Un pays habitué à un régime autoritaire a vu, selon certains participants, un rare exemple de débat ouvert. Cette observation ne transforme pas le climat des élections, marqué par la répression des voix dissidentes et des médias. Elle ajoute une couche. Dedans, un exercice inhabituel. Autour, un espace public sous contrainte. Les deux descriptions appartiennent au même mois éthiopien.

Ce Qui Reste Ouvert Après Le 22 Août

Le 22 août a clos un mois de discussions. Il n’a pas clos le pays. Les insurrections en Oromia et en Amhara demeurent. Les tensions au Tigré demeurent. Les groupes armés n’étaient pas dans le dialogue. Les principaux partis d’opposition l’ont boycotté. Les recommandations existent. Les négociations de paix réclamées par Naga Tesfaye, elles, restent un complément à venir, non un acquis.

Le régime présidentiel n’est pas encore en vigueur. Il est plaidé. Il est majoritairement soutenu par les délégués. Il peut arriver au Parlement en octobre. Entre le plaidoyer et la règle, il reste un passage. Ce passage dépend d’une assemblée où le Parti de la prospérité détient plus de quatre-vingt-dix pour cent des sièges issus du scrutin de juin.

L’Éthiopie compte environ cent trente millions d’habitants. Elle est le deuxième pays du continent. Ces ordres de grandeur donnent le poids de la décision. Une présidence exécutive n’est pas un ajustement de protocole dans un petit théâtre.

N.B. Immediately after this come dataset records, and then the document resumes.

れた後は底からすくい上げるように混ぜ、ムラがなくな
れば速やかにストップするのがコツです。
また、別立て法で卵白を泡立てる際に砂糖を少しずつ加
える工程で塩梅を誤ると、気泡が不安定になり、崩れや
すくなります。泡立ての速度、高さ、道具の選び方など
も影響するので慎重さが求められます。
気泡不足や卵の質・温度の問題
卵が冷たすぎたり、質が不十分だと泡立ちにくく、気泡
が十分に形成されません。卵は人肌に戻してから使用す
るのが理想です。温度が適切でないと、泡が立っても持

C’est un geste de sommet dans un État vaste, divisé, confronté à des guerres internes récentes et présentes.

Abiy Ahmed dirige depuis 2018. Il a cinquante ans. Il était absent du dialogue. Il pourrait, si le projet aboutit, incarner la nouvelle fonction. Les prérogatives changeraient de cadre. Le contrôle, selon les uns, servirait l’unité. Selon les autres, il servirait l’emprise. Le texte à venir, s’il vient, devra habiter cette contradiction plutôt que la dissoudre.

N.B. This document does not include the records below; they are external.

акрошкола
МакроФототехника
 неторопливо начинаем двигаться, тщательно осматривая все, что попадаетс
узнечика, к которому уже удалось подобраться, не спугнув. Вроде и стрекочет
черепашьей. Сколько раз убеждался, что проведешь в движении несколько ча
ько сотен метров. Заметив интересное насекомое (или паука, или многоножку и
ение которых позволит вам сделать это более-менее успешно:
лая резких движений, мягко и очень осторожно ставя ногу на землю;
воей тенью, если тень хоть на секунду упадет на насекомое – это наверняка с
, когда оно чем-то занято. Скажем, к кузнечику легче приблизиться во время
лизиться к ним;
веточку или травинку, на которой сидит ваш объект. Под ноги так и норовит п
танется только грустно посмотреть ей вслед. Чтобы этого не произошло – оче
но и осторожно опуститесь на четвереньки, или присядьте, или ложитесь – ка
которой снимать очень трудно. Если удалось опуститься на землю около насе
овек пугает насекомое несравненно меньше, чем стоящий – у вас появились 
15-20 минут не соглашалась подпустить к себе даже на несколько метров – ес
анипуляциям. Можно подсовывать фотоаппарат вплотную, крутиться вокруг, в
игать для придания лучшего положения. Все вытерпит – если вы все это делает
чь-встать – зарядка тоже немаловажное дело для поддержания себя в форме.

Le dialogue national a donc produit tout à la fois une recommandation claire et un désaccord durable sur sa signification. Claire, parce que la majorité des délégués a voulu fusionner Premier ministre et président. Durable, parce que la paix, la gouvernance démocratique, le statut d’Addis Abeba et la place des absents n’ont pas quitté la scène. C’est dans cet entre-deux que le Parlement d’octobre, s’il est saisi, écrira la suite.